Joe felt this was discriminatory on the basis of sex, and he filed a claim with the Equal Employment Opportunity Commission (EEOC), which allowed him to file a class-action suit under Title VII (the employment provisions) of the federal Civil Rights Act.
Joe’s complaint indicated that the company engaged in a pattern or practice of implementing policies in which staff and third-party agents informed birth fathers like Joe that birth fathers could not qualify as primary caregivers because mothers were presumptively considered primary caregivers, because men could not qualify as primary caregivers, and/or because certain birth fathers did not meet any of the exceptions that would permit them to be primary caregivers.
This resulted in many birth fathers being prevented, discouraged, and deterred from applying to be primary caregivers or were outright denied the opportunity to be primary caregivers under the company’s paid parental leave program.
The company subsequently changed its leave policy to eliminate gender-specific language, and to make clear that fathers as well as mothers were eligible to be designated as primary caregivers, but it was too late; the legal die had been cast. Joe (and many other similarly situated male employees of the fairly large company), as a result of the company’s unlawful sex discrimination, claimed they have suffered significant harm, including the loss of the paid time off, emotional pain and suffering, and other nonpecuniary losses.

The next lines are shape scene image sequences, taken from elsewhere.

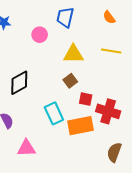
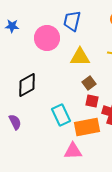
pink circle: (40, 35) -> (47, 38), size x1.6
brown square: (70, 81) -> (89, 83), moved
pink triangle: (26, 148) -> (73, 151), moved

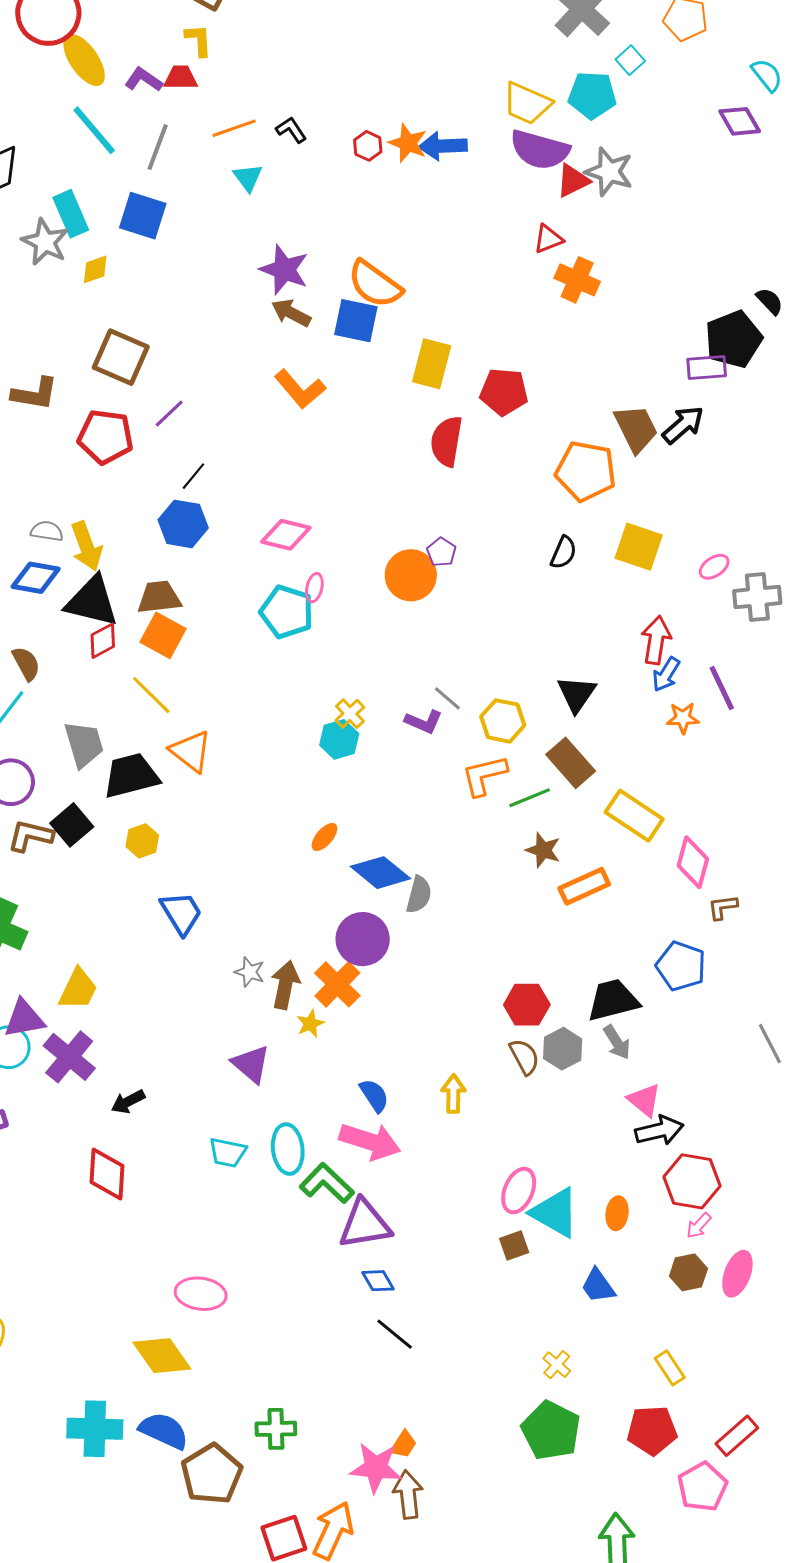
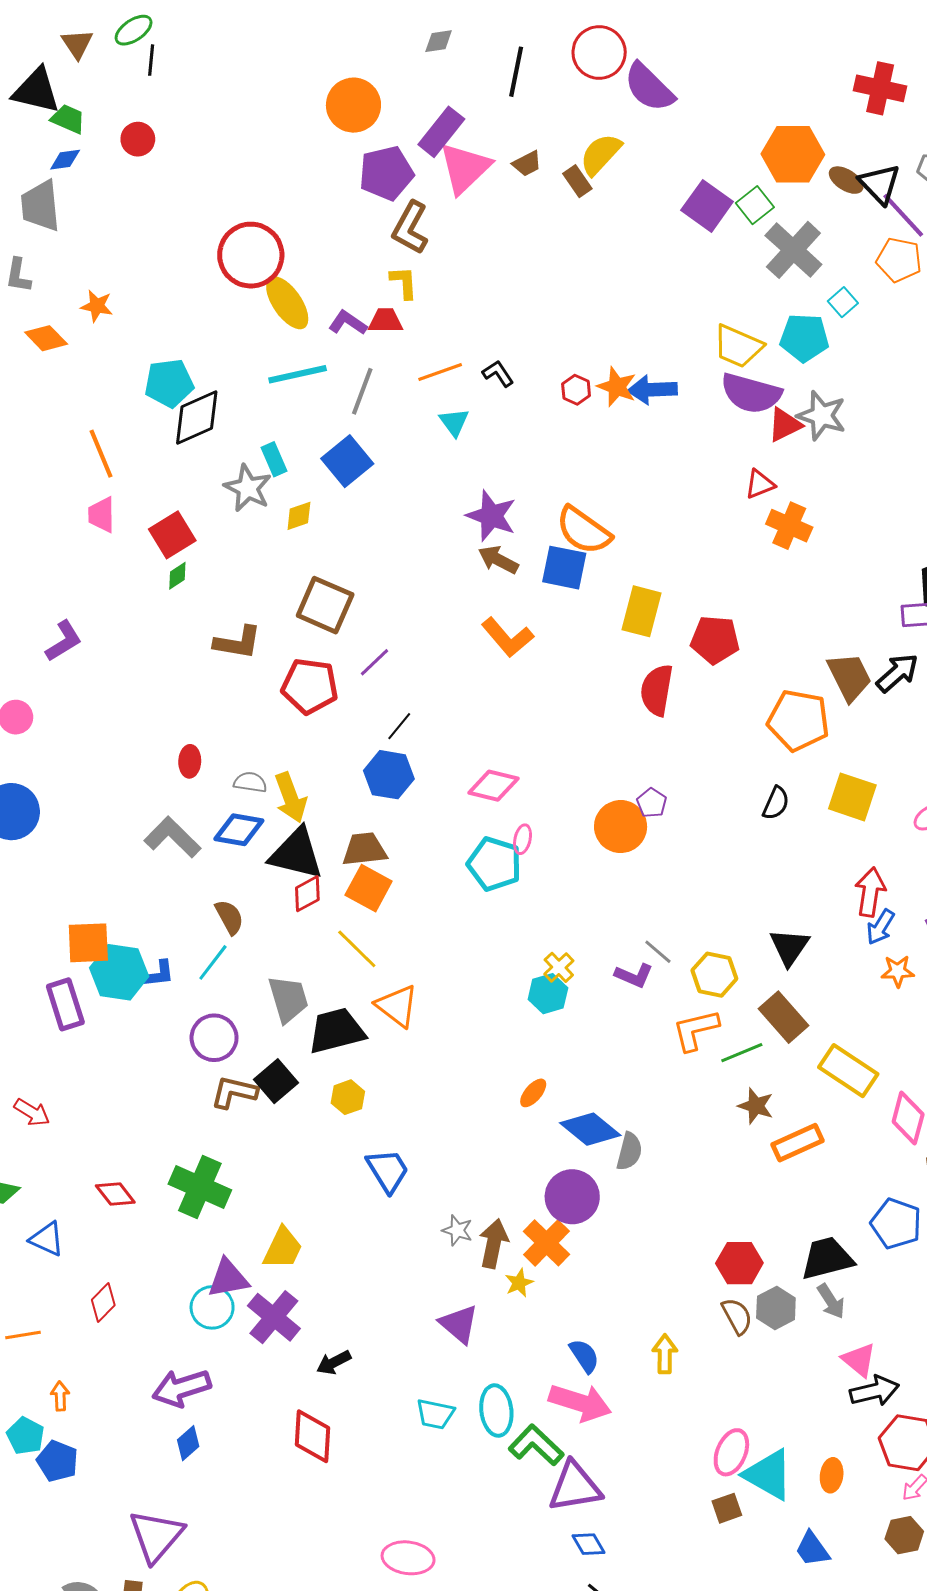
cyan line: (94, 130) -> (298, 374), turned -62
cyan rectangle: (71, 214) -> (274, 459), size x0.7
blue square: (143, 216) -> (347, 461), turned 33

Cue sound of a cash register.
The employer agreed to pay $5 million to settle the case without admitting guilt. This precedential settlement is the first class action lawsuit to settle sex discrimination claims for a class of fathers who claim they were denied the opportunity to receive equal paid parental leave given to mothers.
If your company has a parental leave policy that provides more leave for one parent than the other based on protected class, such as sex, now would be a good time to review, revise, or somehow address any related concerns.
Rotondo v. JPMorgan Chase Bank, N.A., S.D. Ohio, No. 1:19-cv-408, May 30, 2019.